STY-ER BEWARE
Gal thought she bought 'mini-pigs'
A woman’s squeals of delight turned into cries off shock when the two “micropigs” she thought she had bought ballooned into massive, 330-pound porkers.
Janey Byrne (above), of Lincolnshire, England, was promised that her chic teacup piglets, Meeka and Molly, would grow no bigger than a French bulldog when she bought them seven years ago (right), she said. But her porcine pals quickly grew into pot-bellied beasts about the size of 1,056 pork chops each.
“People noticed their rapid growth and said, ‘They’re not micro-pigs,’ but I wouldn’t listen to them,” Byrne, 47, told Caters News.
“I had no idea pigs could even grow this big!”
The pets turned out to be Vietnamese pot-bellied pigs, which typically grow to 200 pounds, unlike “micro-pigs,” which are generally less than 60 pounds.
It wasn’t long before the pigs began hogging Byrne and hubby David’s living room, where the animals sometimes play dress-up and get belly rubs, she said.
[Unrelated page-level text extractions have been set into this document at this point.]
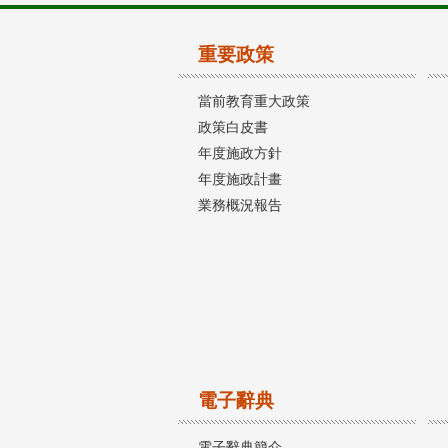
重要政策
當前教育重大政策
政策白皮書
年度施政方針
年度施政計畫
業務概況報告
電子辭典
電子辭典簡介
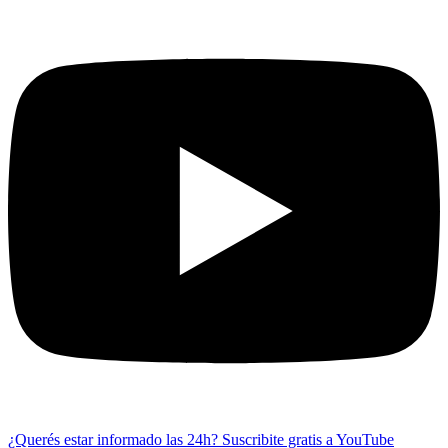
¿Querés estar informado las 24h?
Suscribite gratis a YouTube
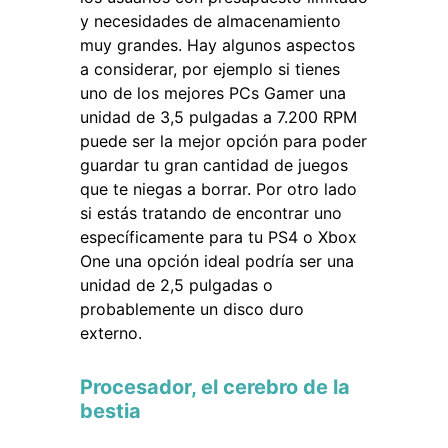
y necesidades de almacenamiento
muy grandes. Hay algunos aspectos
a considerar, por ejemplo si tienes
uno de los mejores PCs Gamer una
unidad de 3,5 pulgadas a 7.200 RPM
puede ser la mejor opción para poder
guardar tu gran cantidad de juegos
que te niegas a borrar. Por otro lado
si estás tratando de encontrar uno
específicamente para tu PS4 o Xbox
One una opción ideal podría ser una
unidad de 2,5 pulgadas o
probablemente un disco duro
externo.
Procesador, el cerebro de la
bestia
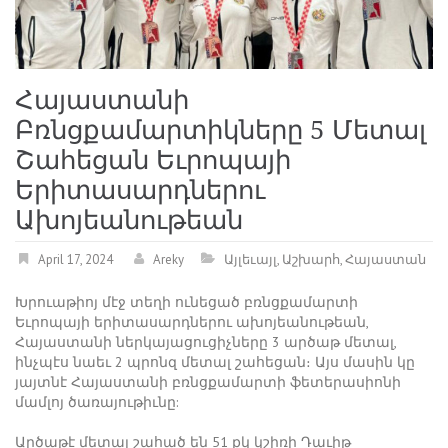
Հայաստանի
Բռնցքամարտիկները 5 Մետալ
Շահեցան Եւրոպայի
Երիտասարդներու
Ախոյեանութեան
April 17, 2024
Areky
Այլեւայլ
,
Աշխարհ
,
Հայաստան
Խրուաթիոյ մէջ տեղի ունեցած բռնցքամարտի
Եւրոպայի երիտասարդներու ախոյեանութեան,
Հայաստանի ներկայացուցիչները 3 արծաթ մետալ,
ինչպէս նաեւ 2 պրոնզ մետալ շահեցան։ Այս մասին կը
յայտնէ Հայաստանի բռնցքամարտի ֆետերասիոնի
մամլոյ ծառայութիւնը:
Արծաթէ մետալ շահած են 51 քկ կշիռի Դաւիթ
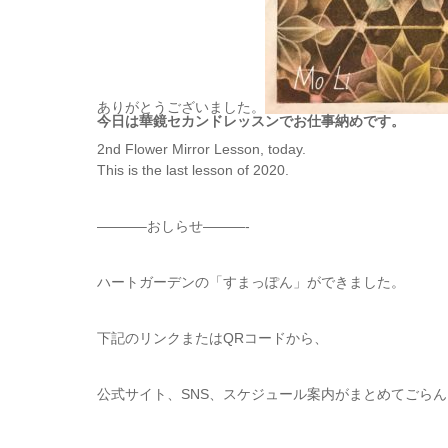
ありがとうございました。
今日は華鏡セカンドレッスンでお仕事納めです。
2nd Flower Mirror Lesson, today.
This is the last lesson of 2020.
———–おしらせ———-
ハートガーデンの「すまっぽん」ができました。
下記のリンクまたはQRコードから、
公式サイト、SNS、スケジュール案内がまとめてごら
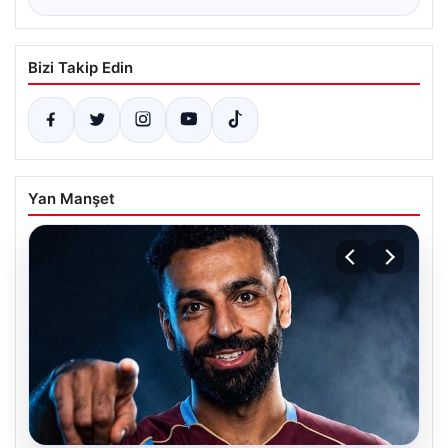
Bizi Takip Edin
Yan Manşet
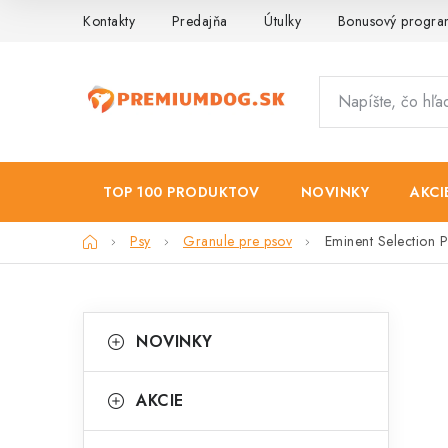
Prejsť
Kontakty
Predajňa
Útulky
Bonusový progr
na
obsah
TOP 100 PRODUKTOV
NOVINKY
AKCI
Domov
Psy
Granule pre psov
Eminent Selection 
B
K
Preskočiť
NOVINKY
kategórie
a
o
t
č
AKCIE
e
n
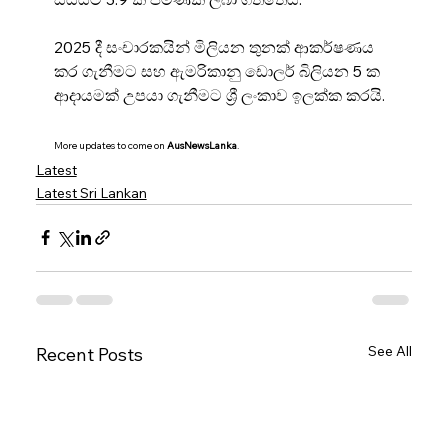
2025 දී සංචාරකයින් මිලියන තුනක් ආකර්ෂණය 
කර ගැනීමට සහ ඇමරිකානු ඩොලර් බිලියන 5 ක 
ආදායමක් උපයා ගැනීමට ශ්‍රී ලංකාව ඉලක්ක කරයි.
More updates to come on 
AusNewsLanka
.
Latest
Latest Sri Lankan
See All
Recent Posts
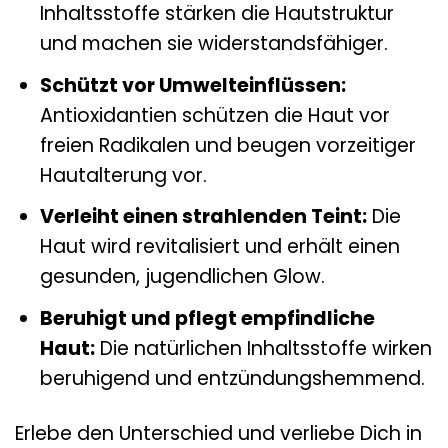
Inhaltsstoffe stärken die Hautstruktur
und machen sie widerstandsfähiger.
Schützt vor Umwelteinflüssen:
Antioxidantien schützen die Haut vor
freien Radikalen und beugen vorzeitiger
Hautalterung vor.
Verleiht einen strahlenden Teint:
Die
Haut wird revitalisiert und erhält einen
gesunden, jugendlichen Glow.
Beruhigt und pflegt empfindliche
Haut:
Die natürlichen Inhaltsstoffe wirken
beruhigend und entzündungshemmend.
Erlebe den Unterschied und verliebe Dich in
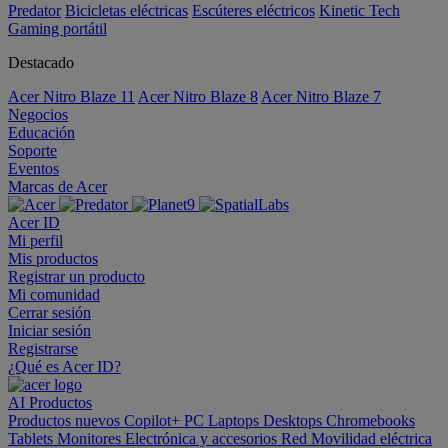
Predator
Bicicletas eléctricas
Escúteres eléctricos
Kinetic Tech
Gaming portátil
Destacado
Acer Nitro Blaze 11
Acer Nitro Blaze 8
Acer Nitro Blaze 7
Negocios
Educación
Soporte
Eventos
Marcas de Acer
Acer ID
Mi perfil
Mis productos
Registrar un producto
Mi comunidad
Cerrar sesión
Iniciar sesión
Registrarse
¿Qué es Acer ID?
AI
Productos
Productos nuevos
Copilot+ PC
Laptops
Desktops
Chromebooks
Tablets
Monitores
Electrónica y accesorios
Red
Movilidad eléctrica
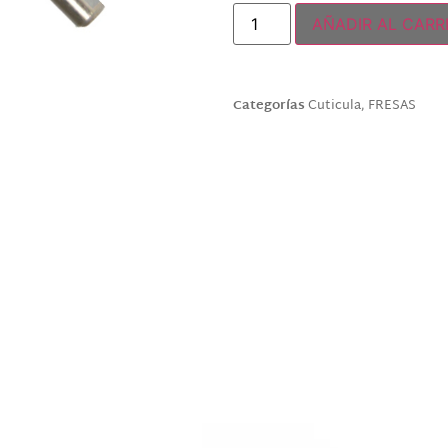
AÑADIR AL CARR
Categorías
Cuticula
,
FRESAS
Productos relacionados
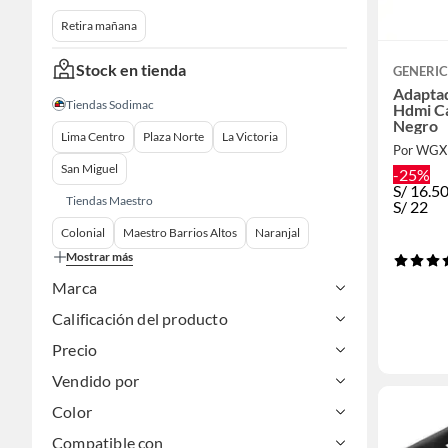
Retira mañana
Stock en tienda
GENERI
Adaptad
Tiendas Sodimac
Hdmi C
Negro
Lima Centro
Plaza Norte
La Victoria
Por WGX
San Miguel
-25%
S/
16.5
Tiendas Maestro
S/
22
Colonial
Maestro Barrios Altos
Naranjal
Mostrar más
Marca
Calificación del producto
Precio
Vendido por
Color
Compatible con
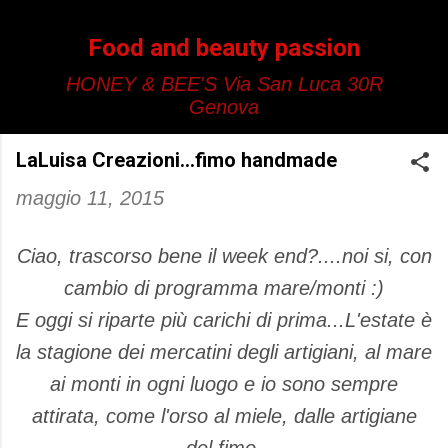
Passa ai contenuti principali
Food and beauty passion
HONEY & BEE'S Via San Luca 30R
Genova
LaLuisa Creazioni...fimo handmade
maggio 11, 2015
Ciao, trascorso bene il week end?....noi si, con
cambio di programma mare/monti :)
E oggi si riparte più carichi di prima...L'estate è
la stagione dei mercatini degli artigiani, al mare
ai monti in ogni luogo e io sono sempre
attirata, come l'orso al miele, dalle artigiane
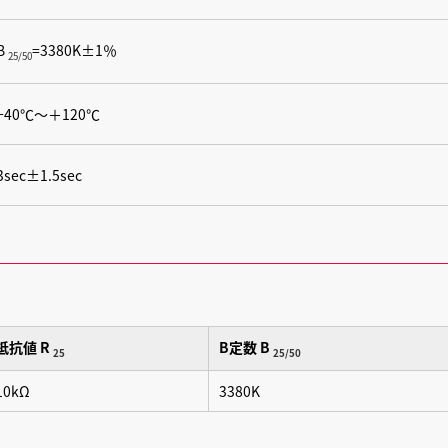
B
=3380K±1％
25/50
−40℃〜＋120℃
3sec±1.5sec
抵抗値 R
B定数 B
25
25/50
10kΩ
3380K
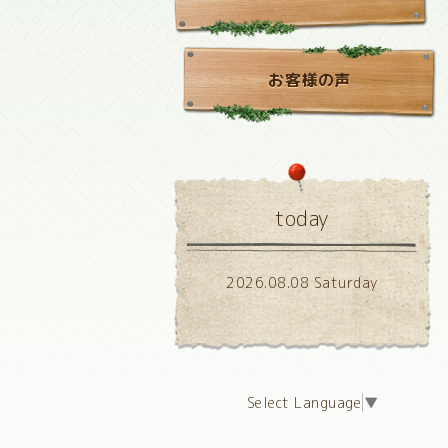
お客様の声
today
2026.08.08 Saturday
Select Language
▼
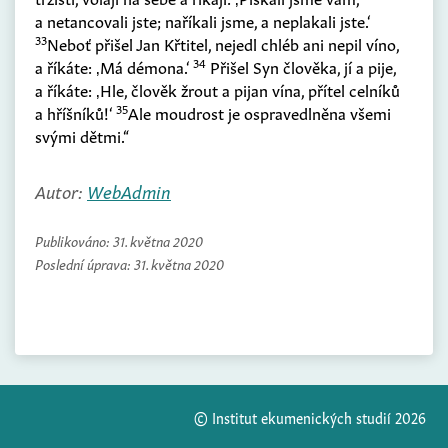
a netancovali jste; naříkali jsme, a neplakali jste.‘
33
Neboť přišel Jan Křtitel, nejedl chléb ani nepil víno,
34
a říkáte: ‚Má démona.‘
Přišel Syn člověka, jí a pije,
a říkáte: ‚Hle, člověk žrout a pijan vína, přítel celníků
35
a hříšníků!‘
Ale moudrost je ospravedlněna všemi
svými dětmi.“
Autor:
WebAdmin
Publikováno:
31. května 2020
Poslední úprava:
31. května 2020
© Institut ekumenických studií 2026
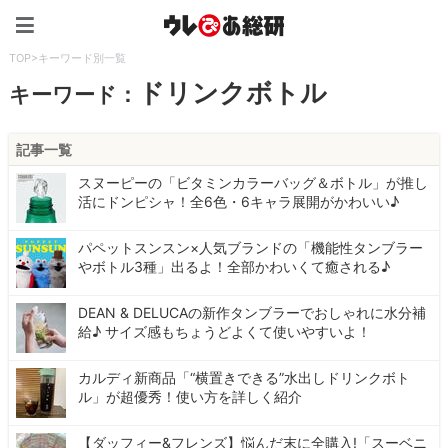
ウレぴあ総研（うれぴあ）
TOP
>
キーワード別一覧
ドリンクボトル
キーワード：
記事一覧
スヌーピーの「ビタミンカラーバッグ＆ボトル」が推し
活にドンピシャ！全6色・6キャラ展開がかわいい♪
パペットスンスン×人気ブランドの「機能性タンブラー
やボトル3種」出るよ！全部かわいくて癒される♪
DEAN & DELUCAの新作タンブラーでおしゃれに水分補
給♪ サイズ感もちょうどよくて使いやすいよ！
カルディ新商品「“横置きできる”水出しドリンクボト
ル」が超優秀！使い方を詳しく紹介
【ダッフィー&フレンズ】悩んだ末に全購入!「スーベニ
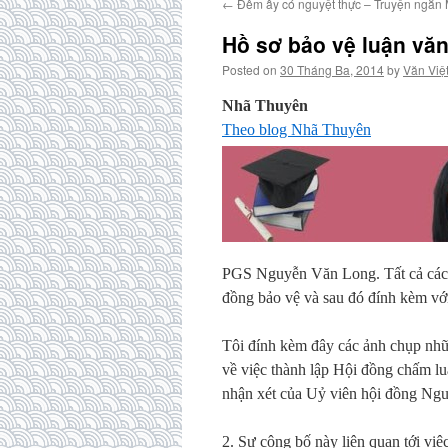
←
Đêm ấy có nguyệt thực – Truyện ngắn 
Hồ sơ bảo vệ luận vă
Posted on
30 Tháng Ba, 2014
by
Văn Việ
Nhã Thuyên
Theo blog Nhã Thuyên
PGS Nguyễn Văn Long. Tất cả các b
đồng bảo vệ và sau đó đính kèm với
Tôi đính kèm đây các ảnh chụp nhữn
về việc thành lập Hội đồng chấm l
nhận xét của Uỷ viên hội đồng Ng
2. Sự công bố này liên quan tới v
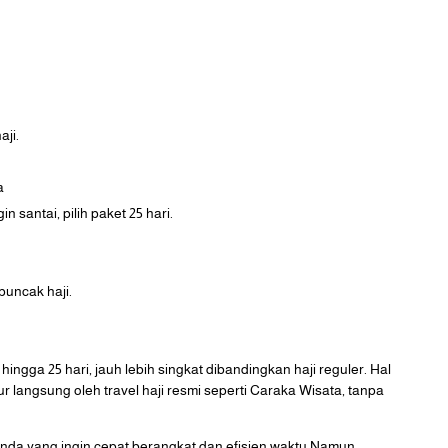
aji.
a
in santai, pilih paket 25 hari.
puncak haji.
hingga 25 hari, jauh lebih singkat dibandingkan haji reguler. Hal
tur langsung oleh travel haji resmi seperti Caraka Wisata, tanpa
 Anda yang ingin cepat berangkat dan efisien waktu.Namun,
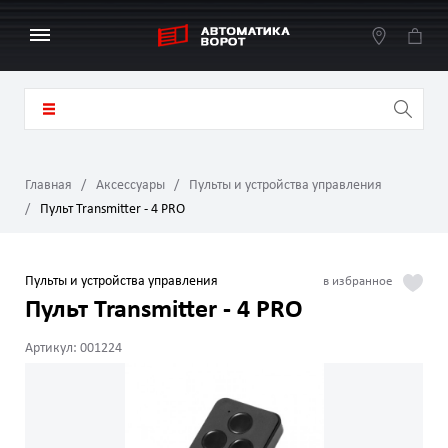
Главная
Аксессуары
Пульты и устройства управления
Пульт Transmitter - 4 PRO
Пульты и устройства управления
Пульт Transmitter - 4 PRO
Артикул: 001224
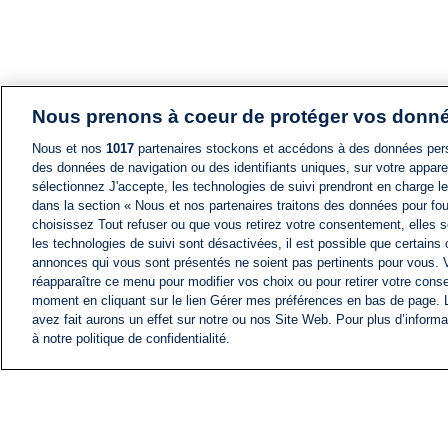
Nous prenons à coeur de protéger vos donn
Nous et nos
1017
partenaires stockons et accédons à des données pers
des données de navigation ou des identifiants uniques, sur votre appare
sélectionnez J'accepte, les technologies de suivi prendront en charge les
dans la section « Nous et nos partenaires traitons des données pour fou
choisissez Tout refuser ou que vous retirez votre consentement, elles s
les technologies de suivi sont désactivées, il est possible que certains
annonces qui vous sont présentés ne soient pas pertinents pour vous. 
réapparaître ce menu pour modifier vos choix ou pour retirer votre cons
moment en cliquant sur le lien Gérer mes préférences en bas de page.
avez fait aurons un effet sur notre ou nos Site Web. Pour plus d’informa
à notre politique de confidentialité.
ACTU
FIL INFO
Information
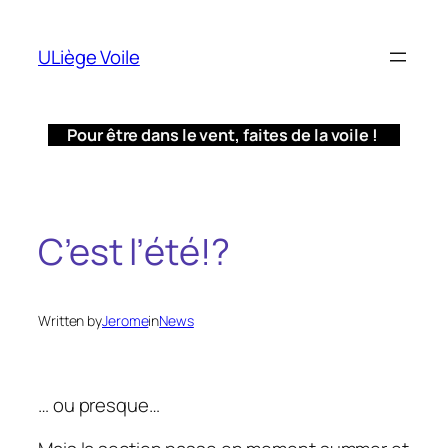
Aller
au
ULiège Voile
contenu
Pour être dans le vent, faites de la voile !
C’est l’été!?
Written by
Jerome
in
News
… ou presque…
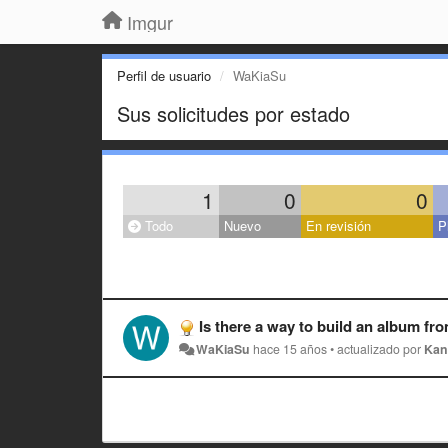
Imgur
Perfil de usuario
WaKiaSu
Sus solicitudes por estado
1
0
0
Todo
Nuevo
En revisión
P
Is there a way to build an album from the images u
WaKiaSu
hace 15 años
•
actualizado por
Kan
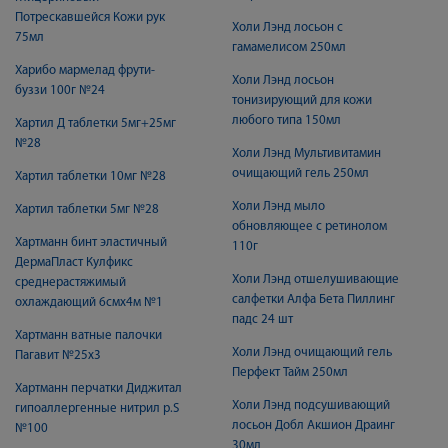
Потрескавшейся Кожи рук
Холи Лэнд лосьон с
75мл
гамамелисом 250мл
Харибо мармелад фрути-
Холи Лэнд лосьон
буззи 100г №24
тонизирующий для кожи
любого типа 150мл
Хартил Д таблетки 5мг+25мг
№28
Холи Лэнд Мультивитамин
очищающий гель 250мл
Хартил таблетки 10мг №28
Холи Лэнд мыло
Хартил таблетки 5мг №28
обновляющее с ретинолом
Хартманн бинт эластичный
110г
ДермаПласт Кулфикс
Холи Лэнд отшелушивающие
среднерастяжимый
салфетки Алфа Бета Пиллинг
охлаждающий 6смх4м №1
падс 24 шт
Хартманн ватные палочки
Холи Лэнд очищающий гель
Пагавит №25х3
Перфект Тайм 250мл
Хартманн перчатки Диджитал
Холи Лэнд подсушивающий
гипоаллергенные нитрил р.S
лосьон Добл Акшион Драинг
№100
30мл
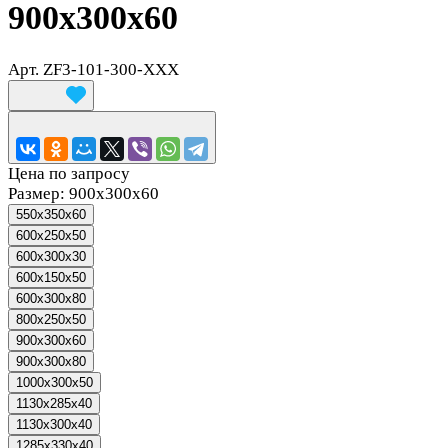
900х300х60
Арт.
ZF3-101-300-XXX
Цена по запросу
Размер:
900х300х60
550х350х60
600x250x50
600x300x30
600х150х50
600х300х80
800х250х50
900х300х60
900х300х80
1000x300x50
1130x285x40
1130x300x40
1285x330x40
“They’re very pampered, too, they’re really girly-girls — they love dressing up,” Byrne said. “I’ve taught them to beg like dogs. Where dogs will give a paw for a treat, the pigs will give their trotters.”
Byrne, a vegetarian, said she communicates nonverbally with Meeka.
“I know her language, and what all her various noises and grunts mean, and I greet her with a special noise,” she said. “She trusts my voice to come to wherever I am.”
The couple bought Meeka for $515 and Molly for $73 — but the pigs have gobbled up a lot more money since then. Medical care and food can run up to $5,280 a year.
Still, Byrne has no beef with the clerk who sold her the porkers.
“A lot of pigs never make it to this age, as they’re sent off to the slaughterhouse,” she said. “I couldn’t let that happen to Meeka and Molly — they’re my babies.”